═════ SUPPLIED ENTRIES

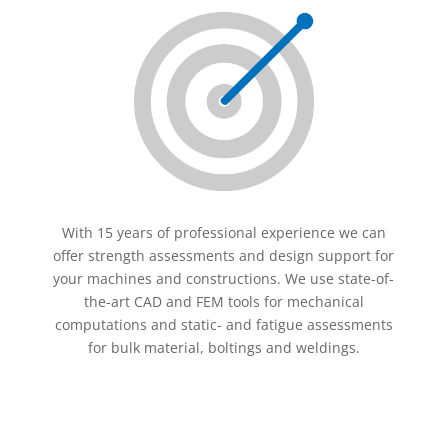
With 15 years of professional experience we can
offer strength assessments and design support for
your machines and constructions. We use state-of-
the-art CAD and FEM tools for mechanical
computations and static- and fatigue assessments
for bulk material, boltings and weldings.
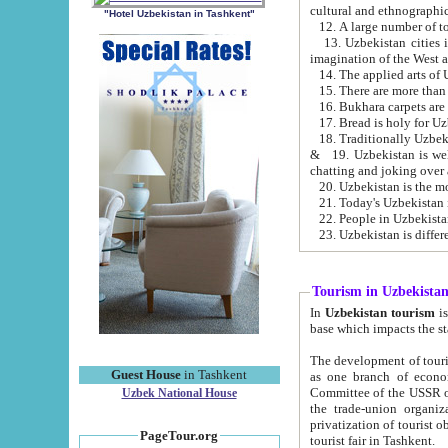
cultural and ethnographic
"Hotel Uzbekistan in Tashkent"
13. Uzbekistan cities including Samark
15. There are more than 
16. Bukhara carpets are
17. Bread is holy for U
& 19. Uzbekistan is well known for
chatting and joking over 
22. People in Uzbekistan
Tourism in Uzbekista
In
Uzbekistan tourism
is regulate
The development of tourism in Uzbe
Guest House
in Tashkent
as one branch of economy on the basis of e
Committee of the USSR on Foreign Tourism, the Bureau of Youth Touris
Uzbek National House
the trade-union organizations, etc. This period covers 1992-1995. Since this moment there started
privatization of tourist objects, constructio
PageTour.org
tourist fair in Tashkent.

══════════

◆ ASSIGNMENT ◆
Throughout the data above, report every line that contains the string "Tashkent".

◆ SOLVED PROBLEM ◆
"Hotel Uzbekistan in Tashkent"
in Tashkent
tourist fair in Tashkent.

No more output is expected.